--- Dataset records ---

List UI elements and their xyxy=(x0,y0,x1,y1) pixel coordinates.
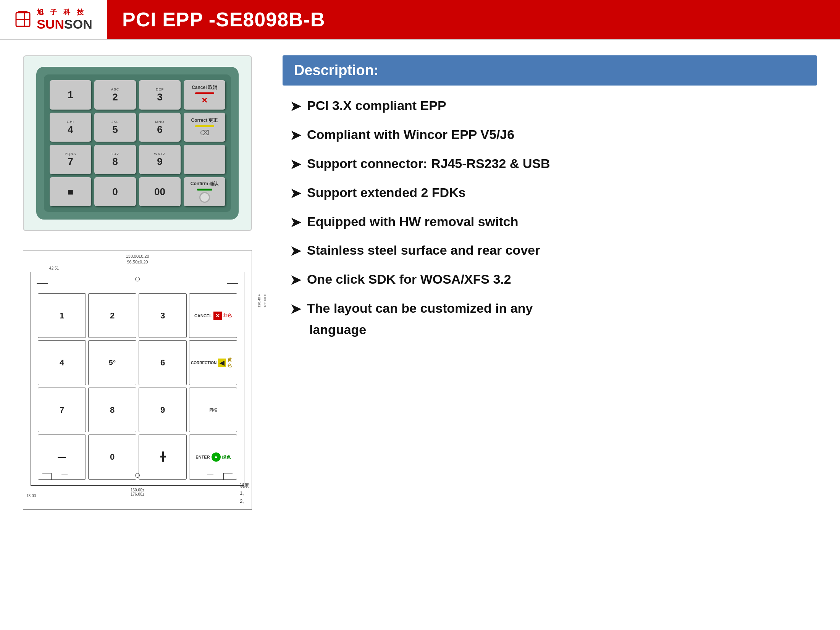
bullet-arrow-5: ➤ xyxy=(290,242,301,260)
diagram-key-grid: 1 2 3 CANCEL ✕ 红色 4 5° 6 CORRECTION ◀ xyxy=(31,272,244,485)
dim-bottom: 160.00± 176.00± xyxy=(26,488,249,496)
d-key-8: 8 xyxy=(88,388,136,433)
svg-rect-1 xyxy=(18,11,27,13)
logo-chinese: 旭 子 科 技 xyxy=(37,8,92,17)
key-7: PQRS 7 xyxy=(50,145,91,174)
dim-label-3: 42.51 xyxy=(49,266,249,270)
bullet-item-0: ➤ PCI 3.X compliant EPP xyxy=(290,97,817,115)
bullet-arrow-3: ➤ xyxy=(290,185,301,202)
bullet-arrow-1: ➤ xyxy=(290,127,301,144)
bullet-arrow-7: ➤ xyxy=(290,300,301,318)
circle-bottom xyxy=(135,473,140,478)
d-key-5: 5° xyxy=(88,340,136,385)
d-key-9: 9 xyxy=(139,388,187,433)
circle-top xyxy=(135,277,140,281)
page-title: PCI EPP -SE8098B-B xyxy=(122,8,325,31)
title-area: PCI EPP -SE8098B-B xyxy=(107,0,840,39)
key-3: DEF 3 xyxy=(139,80,181,110)
keypad-diagram: 138.00±0.20 96.50±0.20 42.51 1 2 xyxy=(23,250,252,510)
logo-son: SON xyxy=(64,17,92,32)
dim-label-4: 13.00 xyxy=(26,494,36,498)
description-header: Description: xyxy=(283,55,817,86)
keypad-device: 1 ABC 2 DEF 3 Cancel 取消 ✕ xyxy=(36,67,239,220)
bullet-item-1: ➤ Compliant with Wincor EPP V5/J6 xyxy=(290,126,817,144)
right-column: Description: ➤ PCI 3.X compliant EPP ➤ C… xyxy=(283,55,817,510)
logo-name-row: SUN SON xyxy=(37,17,92,32)
key-4: GHI 4 xyxy=(50,113,91,142)
key-dot: ■ xyxy=(50,177,91,207)
d-key-6: 6 xyxy=(139,340,187,385)
bullet-item-3: ➤ Support extended 2 FDKs xyxy=(290,184,817,202)
notch-tl xyxy=(37,276,48,284)
dim-right-2: 132.60± xyxy=(263,293,267,308)
bullet-arrow-6: ➤ xyxy=(290,271,301,289)
notch-bl2 xyxy=(61,475,68,481)
key-cancel: Cancel 取消 ✕ xyxy=(184,80,225,110)
d-key-0: 0 xyxy=(88,435,136,480)
key-8: TUV 8 xyxy=(94,145,136,174)
bullet-list: ➤ PCI 3.X compliant EPP ➤ Compliant with… xyxy=(283,97,817,339)
keypad-grid: 1 ABC 2 DEF 3 Cancel 取消 ✕ xyxy=(44,74,231,212)
notch-tr xyxy=(227,276,238,284)
bullet-item-7: ➤ The layout can be customized in any la… xyxy=(290,300,817,339)
notch-br2 xyxy=(207,475,213,481)
bullet-item-6: ➤ One click SDK for WOSA/XFS 3.2 xyxy=(290,271,817,289)
d-key-1: 1 xyxy=(38,293,86,338)
diagram-border: 1 2 3 CANCEL ✕ 红色 4 5° 6 CORRECTION ◀ xyxy=(31,272,244,486)
bullet-item-5: ➤ Stainless steel surface and rear cover xyxy=(290,242,817,260)
d-key-3: 3 xyxy=(139,293,187,338)
key-9: WXYZ 9 xyxy=(139,145,181,174)
bullet-arrow-0: ➤ xyxy=(290,98,301,115)
dim-labels-top: 138.00±0.20 96.50±0.20 xyxy=(26,254,249,265)
key-1: 1 xyxy=(50,80,91,110)
logo-icon xyxy=(15,10,34,29)
main-content: 1 ABC 2 DEF 3 Cancel 取消 ✕ xyxy=(0,40,840,525)
key-confirm: Confirm 确认 xyxy=(184,177,225,207)
left-column: 1 ABC 2 DEF 3 Cancel 取消 ✕ xyxy=(23,55,260,510)
notch-bl xyxy=(42,473,52,480)
diagram-notes: 说明 1、 2、 xyxy=(240,482,250,506)
bullet-item-2: ➤ Support connector: RJ45-RS232 & USB xyxy=(290,155,817,173)
key-5: JKL 5 xyxy=(94,113,136,142)
logo-area: 旭 子 科 技 SUN SON xyxy=(0,0,107,39)
bullet-arrow-4: ➤ xyxy=(290,214,301,231)
d-key-4: 4 xyxy=(38,340,86,385)
logo-box: 旭 子 科 技 SUN SON xyxy=(15,8,92,32)
notch-br xyxy=(223,473,233,480)
dim-right-1: 120.40± xyxy=(257,293,261,308)
key-2: ABC 2 xyxy=(94,80,136,110)
d-key-cancel: CANCEL ✕ 红色 xyxy=(189,293,237,338)
keypad-photo: 1 ABC 2 DEF 3 Cancel 取消 ✕ xyxy=(23,55,252,231)
d-key-2: 2 xyxy=(88,293,136,338)
bullet-arrow-2: ➤ xyxy=(290,156,301,173)
key-empty-1 xyxy=(184,145,225,174)
header: 旭 子 科 技 SUN SON PCI EPP -SE8098B-B xyxy=(0,0,840,40)
d-key-correction: CORRECTION ◀ 黄色 xyxy=(189,340,237,385)
d-key-7: 7 xyxy=(38,388,86,433)
key-correct: Correct 更正 ⌫ xyxy=(184,113,225,142)
d-key-plus: ╋ xyxy=(139,435,187,480)
key-00: 00 xyxy=(139,177,181,207)
key-6: MNO 6 xyxy=(139,113,181,142)
bullet-item-4: ➤ Equipped with HW removal switch xyxy=(290,213,817,231)
key-0: 0 xyxy=(94,177,136,207)
d-key-empty-r3: 四框 xyxy=(189,388,237,433)
logo-sun: SUN xyxy=(37,17,64,32)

---

Brief » Pick out every line above that contains the word "bottom" and copy it.

Response area »
dim-bottom: 160.00± 176.00± xyxy=(26,488,249,496)
circle-bottom xyxy=(135,473,140,478)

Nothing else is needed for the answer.